• [THE PROBLEM]:
Return the lines of the data below, from the one containing "reinstall the" through the very last, exactly and with both ends included; no pictures.
################
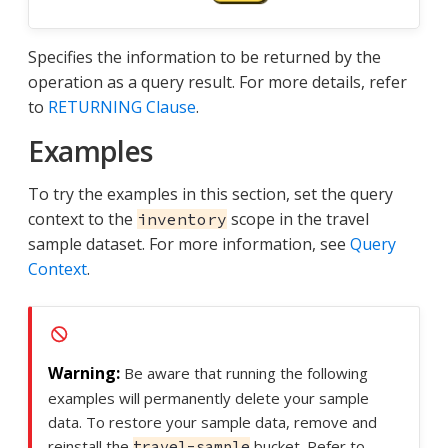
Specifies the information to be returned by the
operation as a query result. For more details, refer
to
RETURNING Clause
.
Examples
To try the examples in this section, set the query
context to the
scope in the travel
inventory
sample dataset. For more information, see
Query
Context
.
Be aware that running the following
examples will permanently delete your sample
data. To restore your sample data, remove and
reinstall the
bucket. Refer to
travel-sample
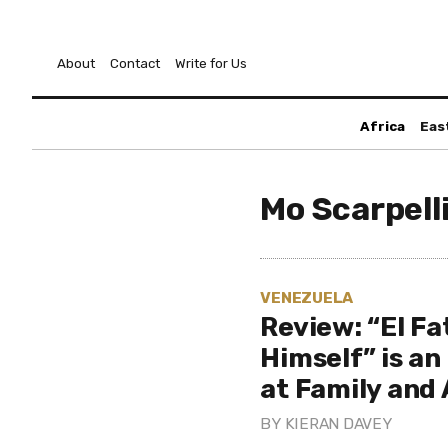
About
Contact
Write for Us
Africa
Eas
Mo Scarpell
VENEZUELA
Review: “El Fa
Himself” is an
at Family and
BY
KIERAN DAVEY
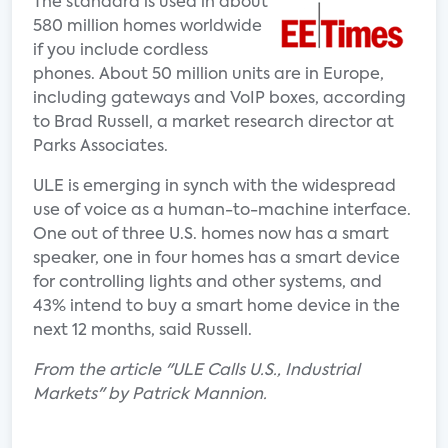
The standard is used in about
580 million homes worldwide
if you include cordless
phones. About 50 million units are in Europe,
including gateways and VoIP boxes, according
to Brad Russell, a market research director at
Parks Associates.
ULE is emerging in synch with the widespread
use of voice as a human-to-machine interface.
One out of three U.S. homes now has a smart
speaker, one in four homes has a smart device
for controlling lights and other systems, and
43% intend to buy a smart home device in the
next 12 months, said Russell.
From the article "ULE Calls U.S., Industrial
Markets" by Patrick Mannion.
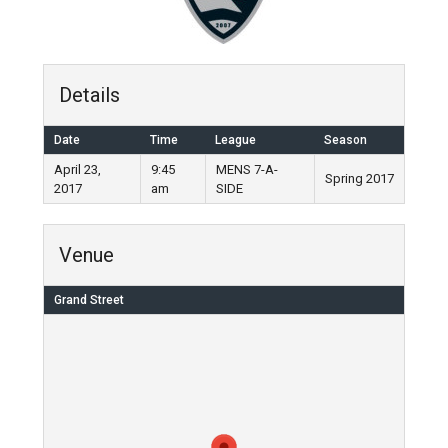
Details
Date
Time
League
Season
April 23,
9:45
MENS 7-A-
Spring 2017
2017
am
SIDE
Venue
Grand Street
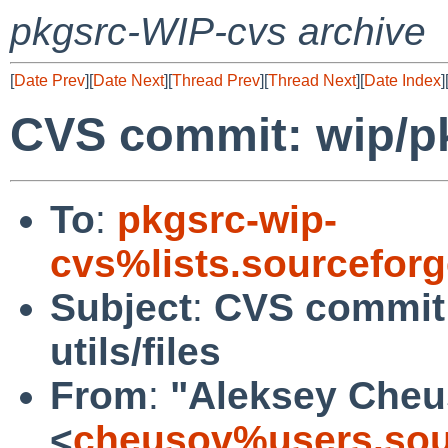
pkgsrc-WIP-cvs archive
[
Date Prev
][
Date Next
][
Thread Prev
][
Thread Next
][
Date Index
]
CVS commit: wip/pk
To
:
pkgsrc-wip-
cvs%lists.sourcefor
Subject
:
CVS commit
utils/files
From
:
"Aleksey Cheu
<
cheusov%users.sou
################
• [RESULT FOR THIS TASK]:
reinstall the
bucket. Refer to
travel-sample
About
Contact
Write for Us
Africa
Eas
Mo Scarpell
VENEZUELA
Review: “El Fa
Himself” is an
at Family and
BY
KIERAN DAVEY
The standard is used in about
580 million homes worldwide
if you include cordless
phones. About 50 million units are in Europe,
including gateways and VoIP boxes, according
to Brad Russell, a market research director at
Parks Associates.
ULE is emerging in synch with the widespread
use of voice as a human-to-machine interface.
One out of three U.S. homes now has a smart
speaker, one in four homes has a smart device
for controlling lights and other systems, and
43% intend to buy a smart home device in the
next 12 months, said Russell.
From the article "ULE Calls U.S., Industrial
Markets" by Patrick Mannion.
Details
Date
Time
League
Season
April 23,
9:45
MENS 7-A-
Spring 2017
2017
am
SIDE
Venue
Grand Street
pkgsrc-WIP-cvs archive
[
Date Prev
][
Date Next
][
Thread Prev
][
Thread Next
][
Date Index
]
CVS commit: wip/pk
To
:
pkgsrc-wip-
cvs%lists.sourcefor
Subject
:
CVS commit
utils/files
From
:
"Aleksey Cheu
<
cheusov%users.sou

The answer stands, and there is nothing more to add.